Komplexe Infrastrukturprojekte erfolgreich realisieren
München, 18. Mai 2026 – Die Transformation von Energie-, Verkehrs- und Versorgungsinfrastrukturen zählt zu den
zentralen Aufgaben der kommenden Jahre. Steigende regulatorische Anforderungen, ambitionierte Klimaziele,
hohe technische Komplexität sowie enge Zeit- und Kostenrahmen stellen Auftraggeber und Bauwirtschaft
gleichermaßen vor neue Herausforderungen. Klassische, stark fragmentierte Projektstrukturen stoßen dabei
zunehmend an ihre Grenzen. Immer häufiger setzen Auftraggeber deshalb auf integrierte Modelle, die Planung,
Ausführung und Verantwortung zusammenführen.
Mit ihrer „Alles aus einer Hand“-Strategie verfolgt die PORR einen ganzheitlichen Ansatz.
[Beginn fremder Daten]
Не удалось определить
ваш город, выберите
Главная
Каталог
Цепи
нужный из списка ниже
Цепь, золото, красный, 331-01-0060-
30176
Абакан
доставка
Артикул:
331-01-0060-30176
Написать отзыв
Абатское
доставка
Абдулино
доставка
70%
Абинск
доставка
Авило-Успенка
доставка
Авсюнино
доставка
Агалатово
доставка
Als eines der führenden
Bauunternehmen Europas bündelt sie Kompetenzen aus Infrastruktur-, Ingenieur-, Spezialtief-, Hoch- und
Verkehrswegebau zu integrierten Projektlösungen – insbesondere für komplexe Groß- und Transformationsvorhaben.
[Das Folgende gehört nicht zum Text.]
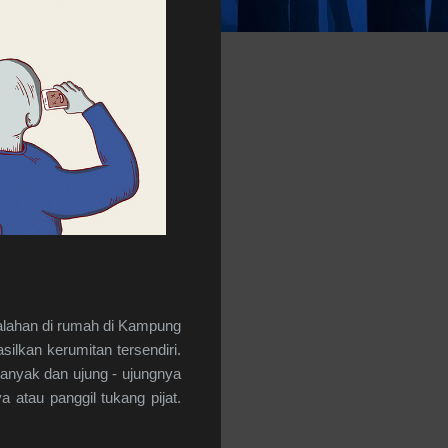
alahan di rumah di Kampung
ilkan kerumitan tersendiri.
banyak dan ujung - ujungnya
 atau panggil tukang pijat.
Komplexität als neue Normalität
Großprojekte im Bereich Energie, Verkehr oder urbane Infrastruktur sind heute durch eine Vielzahl paralleler
Anforderungen geprägt: technische Schnittstellen, Genehmigungsprozesse, ESG-Kriterien, Stakeholder-Management
sowie der laufende Betrieb bestehender Anlagen. Mit wachsender Komplexität steigen auch Koordinationsaufwand,
Schnittstellenrisiken und Nachtragsanfälligkeit.
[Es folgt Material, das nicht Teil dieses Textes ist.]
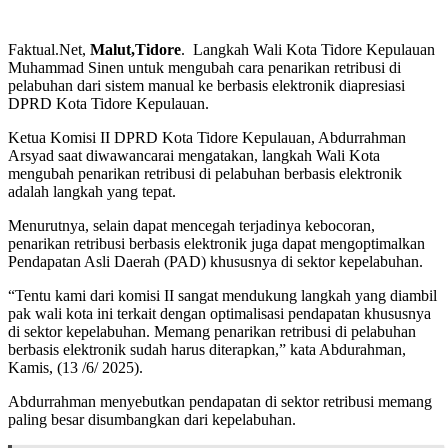
Faktual.Net,
Malut,Tidore
. Langkah Wali Kota Tidore Kepulauan
Muhammad Sinen untuk mengubah cara penarikan retribusi di
pelabuhan dari sistem manual ke berbasis elektronik diapresiasi
DPRD Kota Tidore Kepulauan.
Ketua Komisi II DPRD Kota Tidore Kepulauan, Abdurrahman
Arsyad saat diwawancarai mengatakan, langkah Wali Kota
mengubah penarikan retribusi di pelabuhan berbasis elektronik
adalah langkah yang tepat.
Menurutnya, selain dapat mencegah terjadinya kebocoran,
penarikan retribusi berbasis elektronik juga dapat mengoptimalkan
Pendapatan Asli Daerah (PAD) khususnya di sektor kepelabuhan.
“Tentu kami dari komisi II sangat mendukung langkah yang diambil
pak wali kota ini terkait dengan optimalisasi pendapatan khususnya
di sektor kepelabuhan. Memang penarikan retribusi di pelabuhan
berbasis elektronik sudah harus diterapkan,” kata Abdurahman,
Kamis, (13 /6/ 2025).
Abdurrahman menyebutkan pendapatan di sektor retribusi memang
paling besar disumbangkan dari kepelabuhan.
„Was Auftraggeber heute am meisten belastet, ist nicht die technische Herausforderung, sondern der
Koordinationsaufwand zwischen den Beteiligten. Komplexe Infrastrukturprojekte lassen sich nur dann erfolgreich
realisieren, wenn Planung, Ausführung und Betrieb von Beginn an zusammengedacht werden“, sagt Meik Müller,
Geschäftsführer Infrastruktur der PORR in Deutschland. „Je früher Ausführungskompetenz eingebunden wird, desto
robuster werden Kosten-, Termin- und Qualitätsziele.“
Verantwortung bündeln, Risiken reduzieren
Die integrierte Projektabwicklung setzt bewusst auf klare Strukturen: ein zentraler Ansprechpartner, interdisziplinäre
Projektteams und eine gemeinsame Zieldefinition. Planung und Bau greifen frühzeitig ineinander, Schnittstellen
werden reduziert.
Ein Beispiel dafür ist die Sanierung des B3-Südschnellwegs in Hannover. Die historische Verkehrsachse wird seit 2023
umfassend modernisiert. Eine ARGE aus PORR Ingenieurbau, PORR Spezialtiefbau und Hagedorn realisiert im Auftrag
der Niedersächsischen Landesbehörde für Straßenbau und Verkehr den ersten Bauabschnitt eines rund
400MillionenEuro schweren Infrastrukturprojekts.
Kern des Vorhabens ist der Ersatz einer maroden Brücke durch einen rund 1.100Meter langen Straßentunnel. Um den
Verkehr während der Bauzeit aufrechtzuerhalten, wird zunächst eine fast ein Kilometer lange Behelfsbrücke errichtet.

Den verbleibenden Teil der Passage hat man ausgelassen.